The recent string of suspicious betting pattern alarms in British and international sporting events has again focused attention on the British government's determination to stamp out cheating and corruption in sports across the gambling board.
Gerry Sutcliffe, the government's sports minister, told The Guardian newspaper this week that he wanted no stone left unturned in the fight against corruption in sport, and to that end is close to finalising a high-level task force to discuss pressing issues around sport and gambling. Senior figures from sports governing bodies, bookmakers, the police, the law and the Gambling Commission will all be consulted to come up with new proposals to fight corruption.

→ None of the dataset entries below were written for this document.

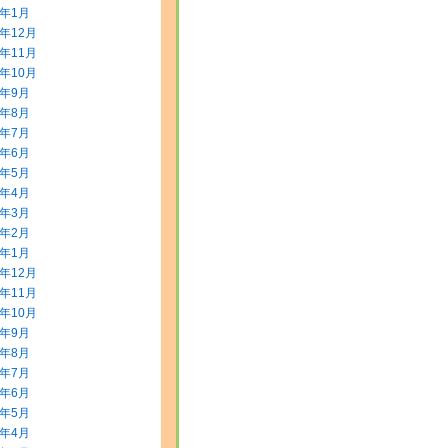
4年1月
3年12月
3年11月
3年10月
3年9月
3年8月
3年7月
3年6月
3年5月
3年4月
3年3月
3年2月
3年1月
2年12月
2年11月
2年10月
2年9月
2年8月
2年7月
2年6月
2年5月
2年4月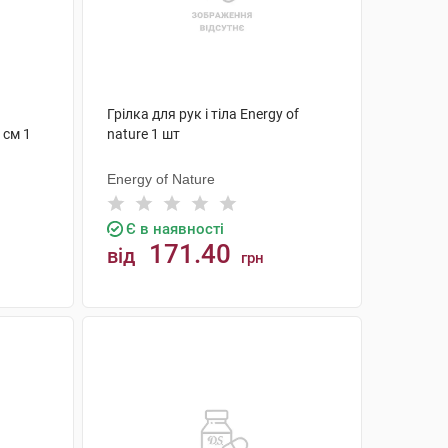
Грілка для рук і тіла Energy of
 см 1
nature 1 шт
Energy of Nature
Є в наявності
171.40
від
грн
КУПИТИ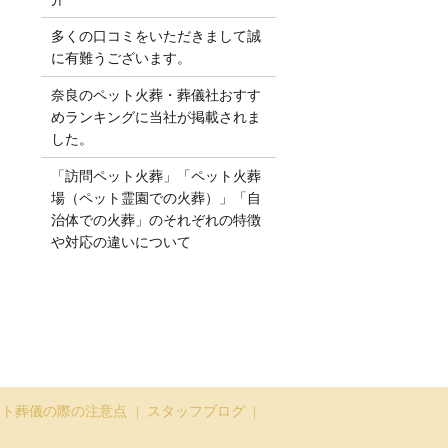
多くの口コミをいただきまして誠
に有難うございます。
奈良のペット火葬・葬儀社おすす
めランキングに当社が掲載されま
した。
「訪問ペット火葬」「ペット火葬
場（ペット霊園での火葬）」「自
治体での火葬」のそれぞれの特徴
や対応の違いについて
ット葬儀の際の注意点
スタッフブログ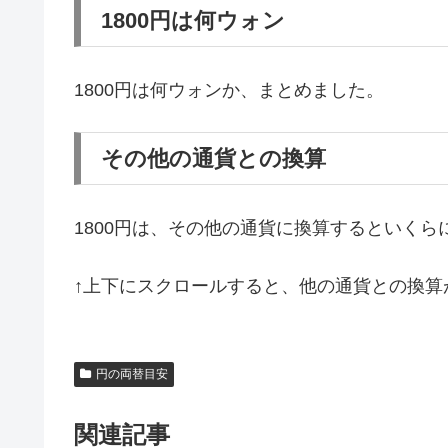
1800円は何ウォン
1800円は何ウォンか、まとめました。
その他の通貨との換算
1800円は、その他の通貨に換算するといく
↑上下にスクロールすると、他の通貨との換算
円の両替目安
関連記事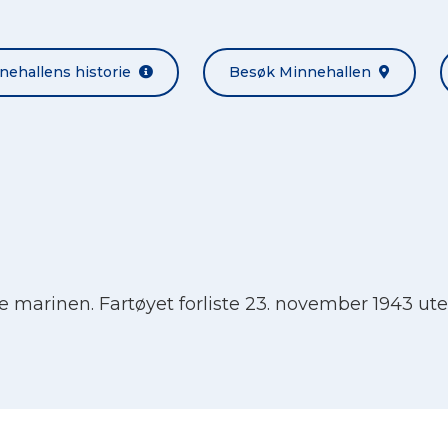
nehallens historie
Besøk Minnehallen
ke marinen. Fartøyet forliste 23. november 1943 u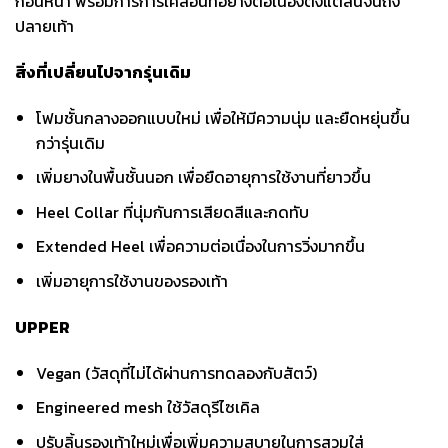
ก่อนหน้า พร้อมการการเคลื่อนที่อย่างต่อเนื่องตั้งแต่ส้นจนถึง
ปลายเท้า
สิ่งที่เปลี่ยนไปจากรุ่นเดิม
โฟมชั้นกลางออกแบบใหม่ เพื่อให้มีความนุ่ม และยืดหยุ่นขึ้น
กว่ารุ่นเดิม
เพิ่มยางในพื้นชั้นนอก เพื่อยืดอายุการใช้งานที่ยาวขึ้น
Heel Collar ที่นุ่มกันการเสียดสีและกดทับ
Extended Heel เพื่อความต่อเนื่องในการวิ่งมากขึ้น
เพิ่มอายุการใช้งานของรองเท้า
UPPER
Vegan (วัสดุที่ไม่ได้ผ่านการทดลองกับสัตว์)
Engineered mesh ใช้วัสดุรีไซเคิล
ปรับลิ้นรองเท้าใหม่เพื่อเพิ่มความสบายในการสวมใส่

The task force will be expected to discuss a range of issues, including whether there is more that can be done to improve communication and collaboration between sports, bookmakers, police and regulators. Improving the education of young players and changing the gambling culture within some sports is also likely to be on the agenda, reports the Guardian. The experts will be expected to agree on an action plan that can be presented to the government, which will decide how to proceed.
"Betting corruption is one of the major issues threatening sport today, and I want to make sure we're doing all we can to stamp it out," Sutcliffe said. "We need to be sure that all parties – from sports governing bodies to players themselves – have tough rules in place and understand what is and isn't acceptable.

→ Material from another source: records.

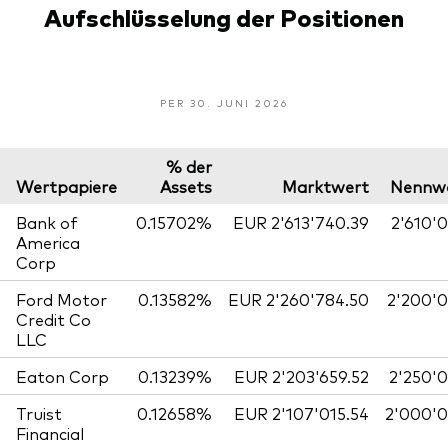
Aufschlüsselung der Positionen
PER 30. JUNI 2026
% der
Wertpapiere
Assets
Marktwert
Nennw
Bank of
0.15702%
EUR 2'613'740.39
2'610'
America
Corp
Ford Motor
0.13582%
EUR 2'260'784.50
2'200'
Credit Co
LLC
Eaton Corp
0.13239%
EUR 2'203'659.52
2'250'
Truist
0.12658%
EUR 2'107'015.54
2'000'
Financial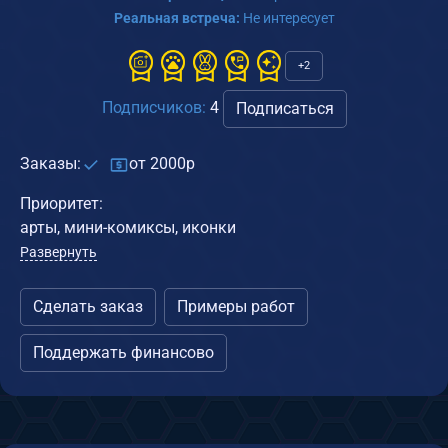
Реальная встреча:
Не интересует
+2
Подписчиков:
4
Подписаться
Заказы:
от 2000р
Приоритет:
арты, мини-комиксы, иконки
Развернуть
Сделать заказ
Примеры работ
Поддержать финансово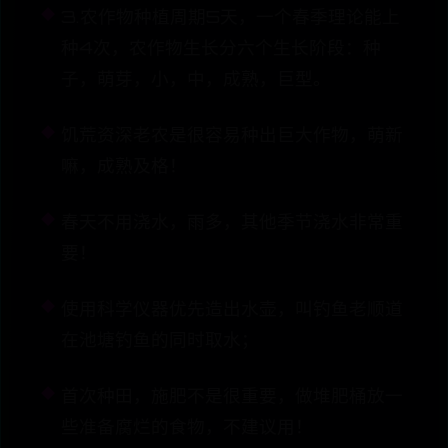
3.农作物种植周期5天，一个春季理论能上
种4次，农作物生长分六个生长阶段：种
子，萌芽，小，中，成熟，巨型。
饥荒资深老农是很容易种出巨大作物，萌新
嘛，成熟及格！
春天不用浇水，雨多，其他季节浇水非常重
要！
使用科学仪器优先造出水壶，叫钓鱼老顺道
在池塘钓鱼的同时取水；
首次种田，施肥不是很重要，做堆肥桶放一
些准备腐烂的食物，不建议用！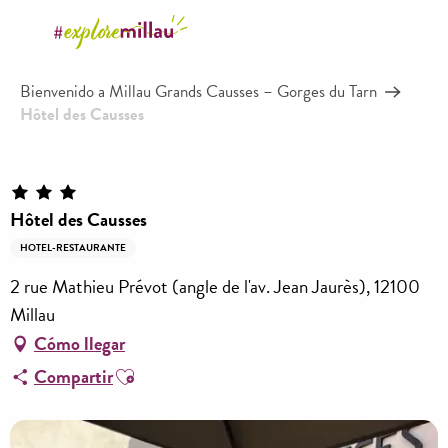
Aller
au
contenu
Bienvenido a Millau Grands Causses – Gorges du Tarn
principal
Hôtel des Causses
Hôtel des Causses
HOTEL-RESTAURANTE
2 rue Mathieu Prévot (angle de l'av. Jean Jaurès), 12100
Millau
Cómo llegar
Ajouter aux favoris
Compartir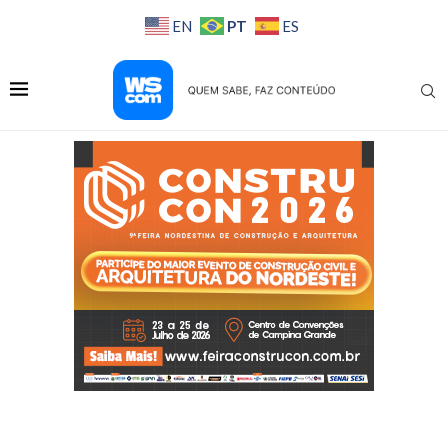
PT
EN
ES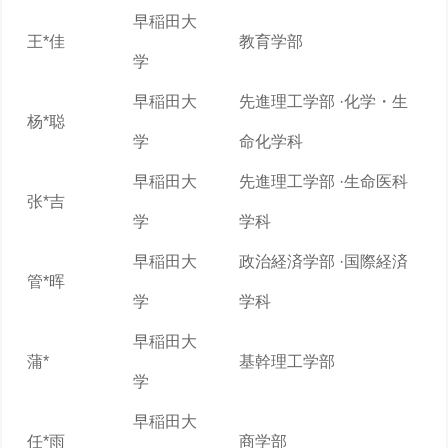
早稲田大
王*佳
教育学部
学
早稲田大
先進理工学部 ·化学・生
杨*聪
学
命化学科
早稲田大
先進理工学部 ·生命医科
张*吉
学
学科
早稲田大
政治経済学部 ·国際経済
管*晖
学
学科
早稲田大
蒲*
基幹理工学部
学
早稲田大
任*雨
商学部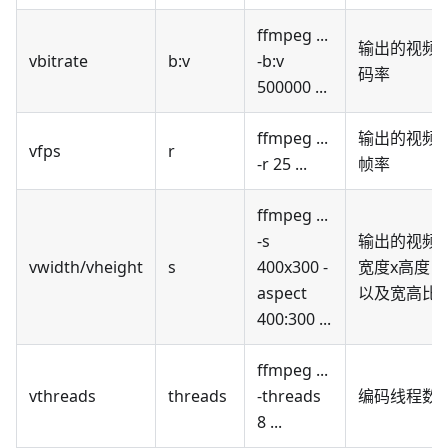
ffmpeg ...
输出的视频
vbitrate
b
:v
-b
:v
码率
500000 ...
ffmpeg ...
输出的视频
vfps
r
-r 25 ...
帧率
ffmpeg ...
-s
输出的视频
vwidth/vheight
s
400x300 -
宽度x高度，
aspect
以及宽高比
400:300 ...
ffmpeg ...
vthreads
threads
-threads
编码线程数
8 ...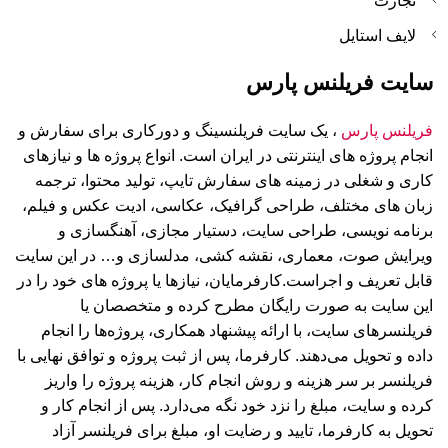
تجارت
لایف استایل
سایت فریلنس پارس
فریلنس پارس
، یک سایت فریلنسینگ و دورکاری برای سفارش و
انجام پروژه های اینترنتی در ایران است. انواع پروژه ها و نیازهای
کاری و شغلی در زمینه های سفارش تایپ، تولید محتوا، ترجمه
زبان های مختلف، طراحی گرافیک، عکاسی، ادیت عکس و فیلم،
برنامه نویسی، طراحی سایت، دستیار مجازی، آهنگسازی و
ویرایش صوت، معماری، نقشه کشی، مدلسازی و… در این سایت
قابل تعریف و اجراست.کارفرمایان، نیازها یا پروژه های خود را در
این سایت به صورت رایگان مطرح کرده و متخصصان یا
فریلنسرهای سایت، با ارائه پیشنهاد همکاری، پروژه‌ها را انجام
داده و تحویل می‌دهند. کارفرما، پس از ثبت پروژه و توافق نهایی با
فریلنسر بر سر هزینه و روش انجام کار، هزینه پروژه را واریز
کرده و سایت، مبلغ را نزد خود نگه می‌دارد. پس از انجام کار و
تحویل به کارفرما، تایید و رضایت او، مبلغ برای فریلنسر آزاد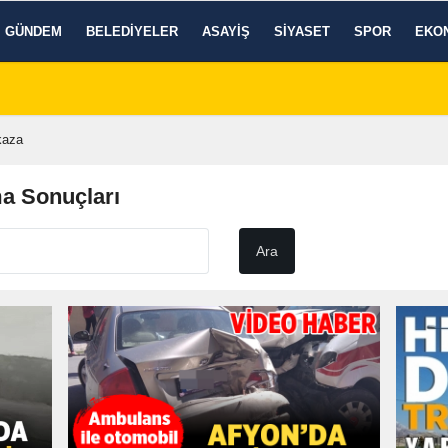
GÜNDEM
BELEDIYELER
ASAYIŞ
SIYASET
SPOR
EKO
kaza
a Sonuçları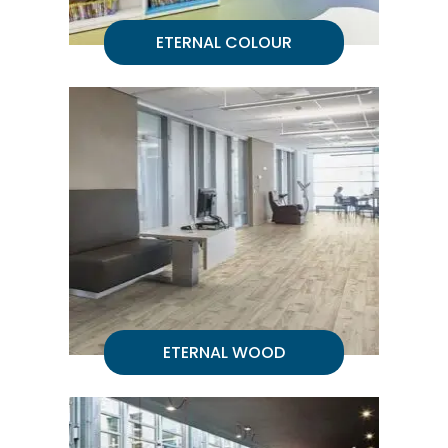
ETERNAL COLOUR
ETERNAL WOOD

"The panel of experts I am going to assemble will challenge one another on how betting integrity is being upheld and assess the current system to ensure it is as robust as possible. I want to ensure that no stone is left unturned in the fight against corruption in sport."

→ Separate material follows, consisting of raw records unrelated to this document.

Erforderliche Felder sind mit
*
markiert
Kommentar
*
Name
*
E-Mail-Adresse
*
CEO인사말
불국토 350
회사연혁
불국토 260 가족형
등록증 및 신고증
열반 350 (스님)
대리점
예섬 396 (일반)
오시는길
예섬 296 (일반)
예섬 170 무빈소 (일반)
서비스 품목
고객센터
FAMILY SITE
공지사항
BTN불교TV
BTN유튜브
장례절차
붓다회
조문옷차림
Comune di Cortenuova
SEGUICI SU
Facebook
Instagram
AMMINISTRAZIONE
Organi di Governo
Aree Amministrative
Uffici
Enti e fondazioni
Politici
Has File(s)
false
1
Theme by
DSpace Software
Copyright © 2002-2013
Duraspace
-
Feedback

Bookmakers have pointed out that the recent spate of cheating incidents demonstrate their commitment to flagging up suspicious betting patterns and tackling corruption. The 2005 Gambling Act introduced a new offence of cheating at gambling.
The new body will discuss the wider implications of the need to invest more in policing corruption in sport on a national and international level. Some senior figures in the sports world believe the fight against match-fixing is a bigger challenge than the fight against doping, and needs to be taken as seriously.
Last October, the chief executive of the England and Wales Cricket Board, David Collier, wrote to Sutcliffe on behalf of cricket, football, rugby league, rugby union and tennis to ask him to consider issues around sporting integrity as a matter of urgency.